One approach is to try and freeze the culture and restrict outside forces that might increase the level of change in the culture. In general, this is the approach taken in Yap, at least until the late 90’s. There were deliberate efforts to limit the level of cultural change in that Micronesian culture.

The problem is that it is difficult to isolate an entire culture from outside influences. Any culture is the product of a community of living people who are influenced by their experiences. When young people go off to college they are exposed to many different ideas, values, practices and technology. They can’t help but pick up some of these foreign artifacts and when they return home these are shared. Over time ideas, values, practices and technology begin to shift at home. In today’s world, it is just too easy to be in contact with influences from the outside. For good or ill, change is inevitable. This approach only slows the process a bit.

Another approach is to embrace the change. As a teenager, I loved to read Science Fiction and watch TV shows like Star Trek. I imagined what it would be like living in that futuristic world and I wanted it.  For the most part, all those futuristic gizmos I read about or saw on TV are part of everyday life now. We are all so used to the Internet, cell phones that allow us to Skype or Facetime, ipads/tablets that are the functional equivalent of the supercomputers of only a decade or two ago, that we don’t realized how fantastically futuristic all this technology is compared to only a few years ago. We are even at the point where self-driving cars will be common in a few years and flying cars are in development to the point of prototypes. Many young people have been raised in a world of Facebook and smartphones. It is the only world they know and they are comfortable with it. It is a significant factor in shaping the culture in which they find themselves.
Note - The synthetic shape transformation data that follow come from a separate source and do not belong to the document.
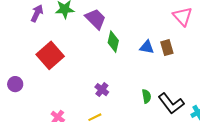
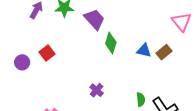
brown rectangle: (167, 48) -> (164, 52), turned 63
red square: (50, 55) -> (47, 53), size x0.6
purple circle: (15, 84) -> (22, 62), moved

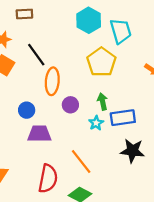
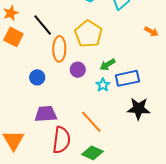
yellow pentagon: (101, 62) -> (88, 34), moved
green arrow: (103, 102) -> (107, 65), turned -105
purple trapezoid: (39, 134) -> (46, 114), moved

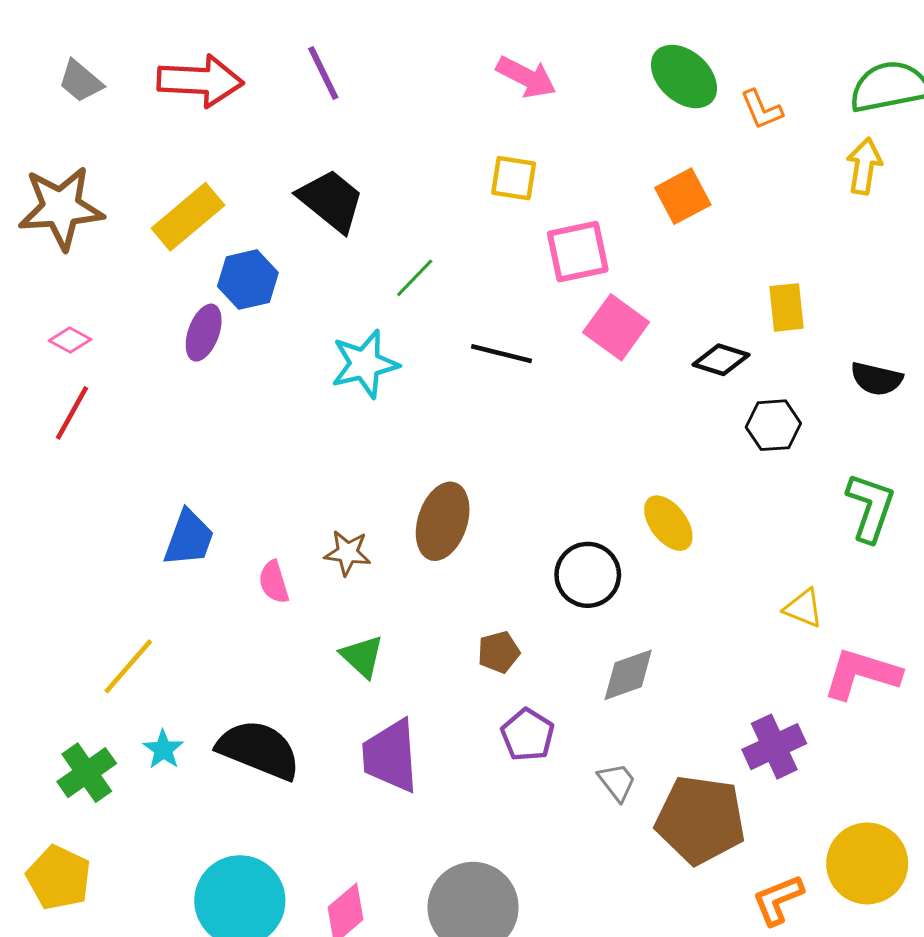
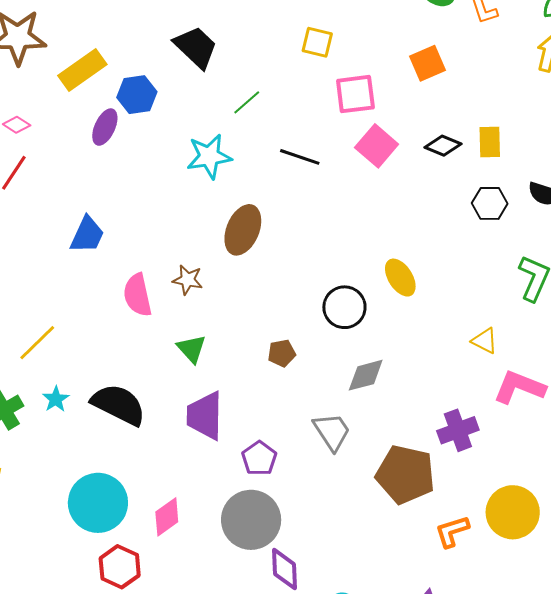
yellow rectangle: (188, 217) -> (82, 70), moved
black diamond: (721, 360) -> (443, 146), moved
black hexagon: (773, 425) -> (490, 203), moved
brown ellipse: (443, 521) -> (243, 230), moved
blue trapezoid: (189, 538) -> (87, 235), moved
pink semicircle: (274, 582) -> (138, 295), size x1.5
purple pentagon: (528, 735) -> (259, 458), moved
gray trapezoid: (617, 782) -> (332, 432), moved, size x1.5

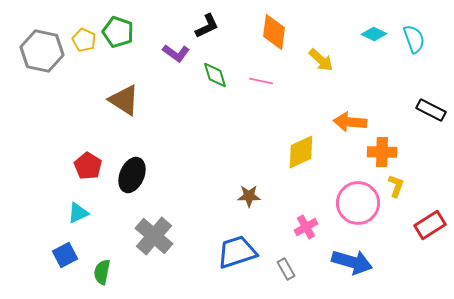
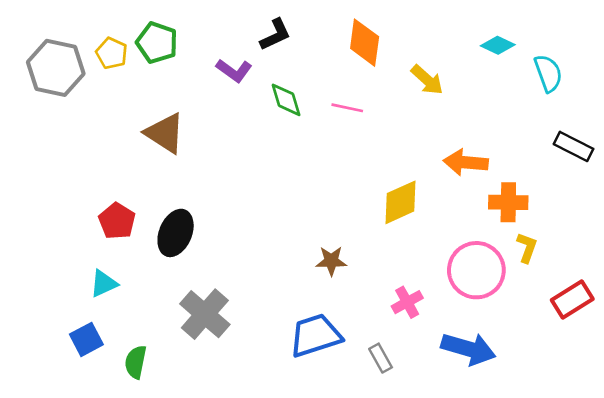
cyan semicircle: (414, 39) -> (548, 73), moved

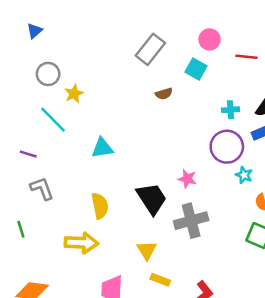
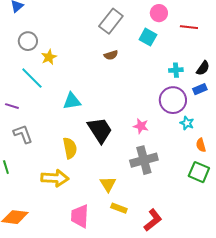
brown semicircle: (164, 94) -> (111, 55), moved
black trapezoid: (152, 198) -> (100, 130), moved

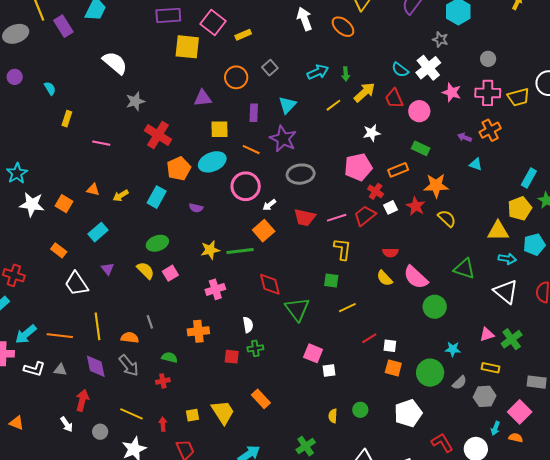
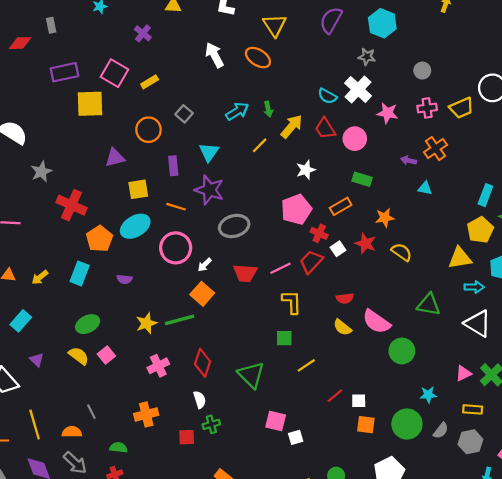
pink cross: (488, 93) -> (427, 108), size x0.7
orange star: (436, 186) -> (385, 218), size x0.7
red diamond: (270, 284) -> (203, 363), moved, turned 40

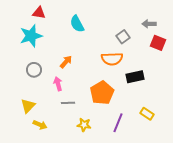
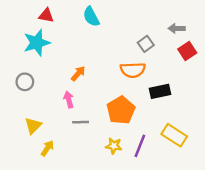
cyan semicircle: (77, 24) -> (91, 17), moved
red square: (158, 43) -> (187, 51), turned 35
gray circle: (34, 70) -> (25, 82), moved
yellow rectangle: (147, 114) -> (174, 135), size x1.5
yellow arrow: (40, 125) -> (47, 148), turned -80
yellow star: (84, 125) -> (114, 146), moved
The demographics show that many those who react against this development aren’t young people; rather, it is the baby boomers, the generation over fifty, who were raised in an age that was less connected and less dependent upon electronic technology. Trump’s mantra of “Make America Great—Again” is an obvious appeal to this older generation and their idealization of a pre-smartphone and pre-Internet era. It is an appeal that worked in the past presidential election but will be short lived in the long run because it is dependent upon a generation that is aging and dying.

A third approach is built upon serious self-reflection by a community to identify what is integral to their culture and what is not. This approach acknowledges that change is inevitable for any community and culture. This approach attempts to identify what values and practices in their culture are at the core of their self-identity and then attempts to pass those values and practices to the new generation as living parts of their cultural experience.

Based on my observations from visiting different cultural communities in the Pacific, what gets passed on may vary from culture to culture. In French Polynesia, it seemed that traditional practices such as fire walking held a special value for the people, even when they embraced many aspects of French culture. Among Fijians and several other cultures, sakau drinking rituals were particularly meaningful. An emphasis on the value of the extended family is common in most of the Pacific cultures. Related to this is stress on the value of respect for elders, sacred places and sacred practices. I suggest that in the CNMI the rosary novena and other practices related to death and funerals are an important part of the Chamorro and Carolinian cultures, as these practices have endured, even as other practices have disappeared. It must be admitted that by stressing one set of practices over others as being more important, more change is being introduced into the culture, though at least the change is internal to the culture.

Further, over time the practices that get passed on to the next generation may no longer be rooted in a specific culture but reflect synergistic practices, values or concepts of a regional nature. Several years ago, several anthropologists were promoting a pan-shamanism that borrowed practices, concepts, values and rituals from many different indigenous cultures and tried to combine them into a hybrid that they offered in workshops to people who wanted to have a religious experience more rooted in nature and traditional practices than they got when they went to church on Sunday. The problem was that this hybrid experience wasn’t rooted in any one culture. It was just a hodgepodge of practices and values from many indigenous cultures that appealed to these anthropologists. When I compared this hodgepodge to the cultures I had experienced and studied over the years, it seemed too artificial and arbitrary.